By Amy Zimmer | July 5, 2012 10:15am

YORKVILLE — Wearing an orange McDonald's cap and a striped shirt that made him look like the Hamburglar, Nate Hill rode his bicycle down East 86th Street Tuesday afternoon tossing yellow-paper wrapped cheeseburgers to surprised bystanders.

"Free Cheeseburgers!" Hill, a performance artist from Harlem, shouted as he rode down the street, chucking the puck-sized packages at confused passersby.

"I try to get people's attention, shouting 'Hey blue shirt, white shirt,'" Hill, 34, said. "Usually someone will catch it. They don't want a burger on the floor. …I don't know if people throw them away or ever open them."

The bizarre performance art"Second Deceit aka Free Cheeseburgers," as the piece is formally called — kicked off at the McDonald's on Third Avenue near East 85th Street Tuesday morning, when Hill stocked up on 20 cheeseburgers for $32.44, bit a chunk out of each one, and re-wrapped them with Scotch tape.  

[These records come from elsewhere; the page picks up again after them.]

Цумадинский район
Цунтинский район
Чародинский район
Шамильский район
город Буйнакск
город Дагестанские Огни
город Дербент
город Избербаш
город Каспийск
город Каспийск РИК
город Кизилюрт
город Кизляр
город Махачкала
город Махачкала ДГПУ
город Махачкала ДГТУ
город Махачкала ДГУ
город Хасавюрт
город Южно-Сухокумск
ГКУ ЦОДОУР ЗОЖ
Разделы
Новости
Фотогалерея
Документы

Hill doesn't even swallow the bites of cheeseburger that he takes, instead spitting the burger bits into a bag.

"It upsets my stomach," he said of the burgers.

Then he loaded them up on his bike and tossed them out like a newspaper delivery boy.

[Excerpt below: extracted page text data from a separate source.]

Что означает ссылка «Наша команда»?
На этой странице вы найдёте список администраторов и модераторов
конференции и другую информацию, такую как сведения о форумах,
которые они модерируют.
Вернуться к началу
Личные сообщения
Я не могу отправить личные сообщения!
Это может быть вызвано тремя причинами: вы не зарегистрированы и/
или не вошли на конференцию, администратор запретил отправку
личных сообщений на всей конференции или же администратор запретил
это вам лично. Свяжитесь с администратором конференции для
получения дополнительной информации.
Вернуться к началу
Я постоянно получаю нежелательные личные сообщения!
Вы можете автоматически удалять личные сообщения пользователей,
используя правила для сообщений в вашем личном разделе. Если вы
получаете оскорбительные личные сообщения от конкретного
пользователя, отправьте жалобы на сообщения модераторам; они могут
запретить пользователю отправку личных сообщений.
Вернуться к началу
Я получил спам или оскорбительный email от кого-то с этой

James Anthony, 18, looked startled as he caught a burger on the corner of Lexington Avenue and East 86th Street.

"What was that? Throw it away!" Anthony's colleague, Justine Medina, 22, told him as he dropped the cheeseburger on a storefront windowsill.

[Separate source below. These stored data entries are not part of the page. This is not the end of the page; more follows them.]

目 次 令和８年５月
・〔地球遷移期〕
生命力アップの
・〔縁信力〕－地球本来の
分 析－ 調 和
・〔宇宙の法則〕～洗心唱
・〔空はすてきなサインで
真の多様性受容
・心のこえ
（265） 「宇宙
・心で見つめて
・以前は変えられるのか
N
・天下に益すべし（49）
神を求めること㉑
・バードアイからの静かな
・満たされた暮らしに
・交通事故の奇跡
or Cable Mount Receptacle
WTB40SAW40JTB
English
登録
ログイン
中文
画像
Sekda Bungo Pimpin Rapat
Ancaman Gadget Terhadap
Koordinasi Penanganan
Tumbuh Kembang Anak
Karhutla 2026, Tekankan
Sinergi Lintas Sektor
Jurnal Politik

"Nah. I'm not eating that," Anthony said. "It wasn't even hot. I don't like cheese."

"That guy was bold to throw that at me," he added.

Hill took less than 10 minutes to toss out all the burgers on a stint from 86th Street and Lexington down to 70th Street and Third Avenue, then doubled back to 86th Street.

It was Hill's fourth cheeseburger-toss this summer.

His past projects had more empathetic strains, like "Death Bear," from 2009, where he came to people's homes dressed in a bear costume and offered to cart away and stow things for them that triggered painful memories, like love letters from an ex.

This time, Hill said he wanted to "do the complete opposite and just be a villain."  He wanted his actions to be one of those "little things that messes up your whole day," he said.

He's planning to perform the piece twice a week on the Upper East Side, until he's recognized.

"Maybe I'll do it until the first person says, 'Hey, buddy. F--- you!," Hill said.

Hill said he didn't want to do the project in Harlem, where he lives, because he felt throwing burgers in a lower-income neighborhood would have different connotations than doing it on the Upper East Side, which is home to among New York City's wealthiest zip codes.  (He also tries to avoid throwing burgers to homeless people, he added.)

He also didn't want to do the project in Brooklyn, where he said he had his biggest audience from previous pieces.

"I need a new challenge," Hill said. "I need to branch out to a new audience."

He initially expected that curious passersby would be happy at the offer of free cheeseburgers, but has found that many pedestrians are skeptics. Drivers, on the other hand, whizzing by his bike, often shout for a burger.

Hill, however, is too afraid to give them anything.

"I don't want to do that because they can chase me down with their car," he said.

Nate Hill's next cheeseburger performance is expected to take place on July 5 at 8 p.m., in the area of East 72nd Street and Third Avenue.